_Work instructions_:
Leave out the images and return all the data word for word.

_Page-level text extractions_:
+++
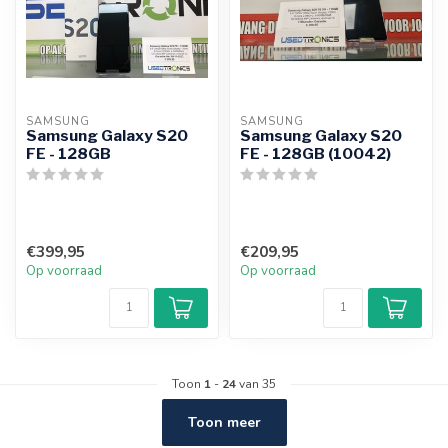
SAMSUNG
SAMSUNG
Samsung Galaxy S20
Samsung Galaxy S20
FE - 128GB
FE - 128GB (10042)
€399,95
€209,95
Op voorraad
Op voorraad
Toon
1
-
24
van 35
Toon meer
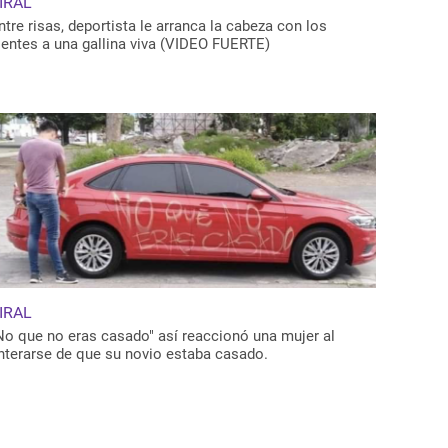
IRAL
ntre risas, deportista le arranca la cabeza con los
ientes a una gallina viva (VIDEO FUERTE)
IRAL
No que no eras casado" así reaccionó una mujer al
nterarse de que su novio estaba casado.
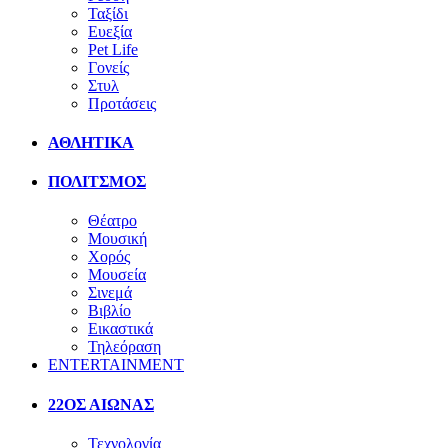
Ταξίδι
Ευεξία
Pet Life
Γονείς
Στυλ
Προτάσεις
ΑΘΛΗΤΙΚΑ
ΠΟΛΙΤΣΜΟΣ
Θέατρο
Μουσική
Χορός
Μουσεία
Σινεμά
Βιβλίο
Εικαστικά
Τηλεόραση
ENTERTAINMENT
22ΟΣ ΑΙΩΝΑΣ
Τεχνολογία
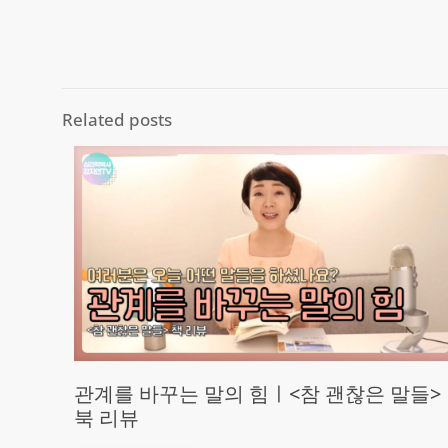
Related posts
관계를 바꾸는 말의 힘ㅣ<참 괜찮은 말들>
북 리뷰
+++
_Solution for this task_:
SAMSUNG
SAMSUNG
Samsung Galaxy S20
Samsung Galaxy S20
FE - 128GB
FE - 128GB (10042)
€399,95
€209,95
Op voorraad
Op voorraad
Toon
1
-
24
van 35
Toon meer
IRAL
ntre risas, deportista le arranca la cabeza con los
ientes a una gallina viva (VIDEO FUERTE)
IRAL
No que no eras casado" así reaccionó una mujer al
nterarse de que su novio estaba casado.
Ταξίδι
Ευεξία
Pet Life
Γονείς
Στυλ
Προτάσεις
ΑΘΛΗΤΙΚΑ
ΠΟΛΙΤΣΜΟΣ
Θέατρο
Μουσική
Χορός
Μουσεία
Σινεμά
Βιβλίο
Εικαστικά
Τηλεόραση
ENTERTAINMENT
22ΟΣ ΑΙΩΝΑΣ
Τεχνολογία
Related posts
관계를 바꾸는 말의 힘ㅣ<참 괜찮은 말들>
북 리뷰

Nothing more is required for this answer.